ABOUT THIS TASK - The exercise asks you to copy every line below in which "IdeaProjects" appears.

BEGIN

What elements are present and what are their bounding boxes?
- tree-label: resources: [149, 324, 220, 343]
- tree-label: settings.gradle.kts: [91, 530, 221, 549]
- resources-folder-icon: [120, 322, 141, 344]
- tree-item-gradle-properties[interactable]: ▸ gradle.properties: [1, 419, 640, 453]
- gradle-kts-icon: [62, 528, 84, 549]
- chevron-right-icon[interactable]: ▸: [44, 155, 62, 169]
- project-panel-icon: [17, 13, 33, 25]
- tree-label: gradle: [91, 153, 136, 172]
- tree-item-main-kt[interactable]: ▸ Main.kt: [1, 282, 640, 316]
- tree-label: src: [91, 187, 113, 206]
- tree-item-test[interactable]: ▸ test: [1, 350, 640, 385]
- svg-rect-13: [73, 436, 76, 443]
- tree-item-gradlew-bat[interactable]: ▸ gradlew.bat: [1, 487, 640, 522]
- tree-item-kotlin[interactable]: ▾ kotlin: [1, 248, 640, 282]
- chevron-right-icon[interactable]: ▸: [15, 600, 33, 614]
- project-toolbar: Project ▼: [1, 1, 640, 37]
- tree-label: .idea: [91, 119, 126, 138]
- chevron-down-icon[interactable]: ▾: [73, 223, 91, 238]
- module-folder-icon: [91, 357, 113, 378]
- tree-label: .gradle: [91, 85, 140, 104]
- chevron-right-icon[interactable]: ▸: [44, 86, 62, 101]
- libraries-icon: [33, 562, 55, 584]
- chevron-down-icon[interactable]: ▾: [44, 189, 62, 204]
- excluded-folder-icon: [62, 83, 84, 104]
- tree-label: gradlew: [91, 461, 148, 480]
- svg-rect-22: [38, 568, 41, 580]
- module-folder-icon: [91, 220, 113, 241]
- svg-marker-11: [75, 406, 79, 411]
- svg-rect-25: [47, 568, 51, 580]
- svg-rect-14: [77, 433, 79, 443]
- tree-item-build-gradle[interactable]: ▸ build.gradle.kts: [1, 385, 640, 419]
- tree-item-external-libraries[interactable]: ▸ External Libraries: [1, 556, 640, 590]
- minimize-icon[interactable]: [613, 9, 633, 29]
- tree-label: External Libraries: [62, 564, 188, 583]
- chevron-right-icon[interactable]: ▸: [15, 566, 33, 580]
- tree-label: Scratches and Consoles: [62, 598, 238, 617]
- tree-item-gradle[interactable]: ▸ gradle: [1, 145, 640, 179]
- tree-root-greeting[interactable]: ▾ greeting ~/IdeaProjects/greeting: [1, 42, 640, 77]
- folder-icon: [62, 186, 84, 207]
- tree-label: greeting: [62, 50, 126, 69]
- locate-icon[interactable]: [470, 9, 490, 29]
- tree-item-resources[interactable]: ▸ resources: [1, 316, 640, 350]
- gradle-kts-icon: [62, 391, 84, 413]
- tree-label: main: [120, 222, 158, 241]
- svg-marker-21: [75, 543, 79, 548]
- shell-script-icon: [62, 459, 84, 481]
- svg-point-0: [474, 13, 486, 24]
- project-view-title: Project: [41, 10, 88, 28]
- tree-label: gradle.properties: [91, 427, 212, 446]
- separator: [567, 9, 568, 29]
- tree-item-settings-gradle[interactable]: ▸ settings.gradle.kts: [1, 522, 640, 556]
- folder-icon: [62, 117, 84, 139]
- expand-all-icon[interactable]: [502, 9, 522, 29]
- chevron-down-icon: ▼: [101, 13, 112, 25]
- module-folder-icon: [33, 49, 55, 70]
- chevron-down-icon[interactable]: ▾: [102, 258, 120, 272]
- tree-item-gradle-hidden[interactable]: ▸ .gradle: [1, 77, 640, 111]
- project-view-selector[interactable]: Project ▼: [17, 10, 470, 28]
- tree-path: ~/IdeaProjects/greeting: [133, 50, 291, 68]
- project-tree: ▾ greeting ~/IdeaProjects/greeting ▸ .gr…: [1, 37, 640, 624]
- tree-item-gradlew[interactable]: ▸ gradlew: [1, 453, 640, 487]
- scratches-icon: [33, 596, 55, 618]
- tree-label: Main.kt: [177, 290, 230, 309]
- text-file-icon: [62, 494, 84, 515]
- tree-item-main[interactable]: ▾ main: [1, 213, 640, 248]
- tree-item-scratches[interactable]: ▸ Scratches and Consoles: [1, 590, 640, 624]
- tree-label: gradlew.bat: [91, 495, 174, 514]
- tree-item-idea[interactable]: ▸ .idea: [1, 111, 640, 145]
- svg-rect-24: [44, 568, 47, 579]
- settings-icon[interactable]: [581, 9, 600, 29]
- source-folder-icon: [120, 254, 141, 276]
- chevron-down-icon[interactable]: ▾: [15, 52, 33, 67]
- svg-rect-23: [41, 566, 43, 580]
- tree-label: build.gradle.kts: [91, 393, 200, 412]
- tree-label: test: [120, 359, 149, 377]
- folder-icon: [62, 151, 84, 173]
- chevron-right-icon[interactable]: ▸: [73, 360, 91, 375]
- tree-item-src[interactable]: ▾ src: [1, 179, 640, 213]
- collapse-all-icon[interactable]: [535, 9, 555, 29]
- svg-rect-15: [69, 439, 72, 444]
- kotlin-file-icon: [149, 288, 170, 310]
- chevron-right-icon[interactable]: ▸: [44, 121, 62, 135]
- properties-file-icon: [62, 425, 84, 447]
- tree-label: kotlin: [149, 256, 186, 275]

END

OUTPUT OF THE TASK -
- tree-root-greeting[interactable]: ▾ greeting ~/IdeaProjects/greeting: [1, 42, 640, 77]
- tree-path: ~/IdeaProjects/greeting: [133, 50, 291, 68]
- project-tree: ▾ greeting ~/IdeaProjects/greeting ▸ .gr…: [1, 37, 640, 624]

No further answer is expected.